**Task details**. Of the material below, the lines to be retyped are those from the line containing "of their services." through the line containing "Suchbegriff", inclusive; reproduce them exactly.

BEGIN Data in this exercise

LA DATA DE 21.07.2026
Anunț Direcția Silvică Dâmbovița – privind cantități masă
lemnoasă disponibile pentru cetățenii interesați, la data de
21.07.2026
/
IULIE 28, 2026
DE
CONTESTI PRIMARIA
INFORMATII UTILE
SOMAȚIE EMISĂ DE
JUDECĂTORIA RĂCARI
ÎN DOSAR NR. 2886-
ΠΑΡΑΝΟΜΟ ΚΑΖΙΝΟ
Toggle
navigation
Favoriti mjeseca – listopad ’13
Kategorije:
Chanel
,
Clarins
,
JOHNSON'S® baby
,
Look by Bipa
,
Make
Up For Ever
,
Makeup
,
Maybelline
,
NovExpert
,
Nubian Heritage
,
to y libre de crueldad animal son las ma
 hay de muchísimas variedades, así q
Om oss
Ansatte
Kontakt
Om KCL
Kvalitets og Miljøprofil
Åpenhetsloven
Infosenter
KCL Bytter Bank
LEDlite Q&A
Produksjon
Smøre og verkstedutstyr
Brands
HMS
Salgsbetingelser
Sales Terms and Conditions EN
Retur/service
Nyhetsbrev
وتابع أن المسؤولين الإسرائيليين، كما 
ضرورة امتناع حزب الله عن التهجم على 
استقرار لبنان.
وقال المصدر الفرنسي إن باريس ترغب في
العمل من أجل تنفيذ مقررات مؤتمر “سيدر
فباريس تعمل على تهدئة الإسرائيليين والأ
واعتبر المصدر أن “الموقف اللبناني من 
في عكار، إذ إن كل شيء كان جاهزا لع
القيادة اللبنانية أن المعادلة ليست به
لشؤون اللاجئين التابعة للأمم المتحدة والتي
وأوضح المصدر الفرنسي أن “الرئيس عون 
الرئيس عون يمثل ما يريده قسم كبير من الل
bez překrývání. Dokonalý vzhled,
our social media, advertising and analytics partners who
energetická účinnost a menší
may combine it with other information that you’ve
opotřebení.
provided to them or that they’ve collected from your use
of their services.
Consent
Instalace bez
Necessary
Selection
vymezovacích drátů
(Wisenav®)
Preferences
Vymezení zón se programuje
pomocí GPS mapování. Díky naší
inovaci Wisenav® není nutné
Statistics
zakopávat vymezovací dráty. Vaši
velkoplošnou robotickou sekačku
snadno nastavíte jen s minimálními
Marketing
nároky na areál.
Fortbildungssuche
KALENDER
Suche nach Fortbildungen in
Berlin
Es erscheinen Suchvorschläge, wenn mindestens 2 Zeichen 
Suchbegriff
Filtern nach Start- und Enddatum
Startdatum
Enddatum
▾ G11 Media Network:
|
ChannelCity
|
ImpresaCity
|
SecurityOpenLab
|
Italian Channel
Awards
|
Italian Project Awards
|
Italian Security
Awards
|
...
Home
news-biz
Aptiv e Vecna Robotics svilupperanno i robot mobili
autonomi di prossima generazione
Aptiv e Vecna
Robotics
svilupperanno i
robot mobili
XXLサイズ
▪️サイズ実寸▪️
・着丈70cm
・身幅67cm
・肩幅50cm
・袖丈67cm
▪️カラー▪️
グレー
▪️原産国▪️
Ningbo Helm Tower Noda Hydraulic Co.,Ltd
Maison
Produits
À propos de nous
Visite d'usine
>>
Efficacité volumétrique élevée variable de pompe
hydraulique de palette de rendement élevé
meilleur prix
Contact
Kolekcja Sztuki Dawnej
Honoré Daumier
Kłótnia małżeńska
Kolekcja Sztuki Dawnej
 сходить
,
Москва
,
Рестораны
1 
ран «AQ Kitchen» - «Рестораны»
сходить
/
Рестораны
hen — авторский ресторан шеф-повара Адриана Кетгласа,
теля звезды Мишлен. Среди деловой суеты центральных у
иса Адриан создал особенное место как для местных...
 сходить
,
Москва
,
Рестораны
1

END Data in this exercise

**Exercise response**.
of their services.
Consent
Instalace bez
Necessary
Selection
vymezovacích drátů
(Wisenav®)
Preferences
Vymezení zón se programuje
pomocí GPS mapování. Díky naší
inovaci Wisenav® není nutné
Statistics
zakopávat vymezovací dráty. Vaši
velkoplošnou robotickou sekačku
snadno nastavíte jen s minimálními
Marketing
nároky na areál.
Fortbildungssuche
KALENDER
Suche nach Fortbildungen in
Berlin
Es erscheinen Suchvorschläge, wenn mindestens 2 Zeichen 
Suchbegriff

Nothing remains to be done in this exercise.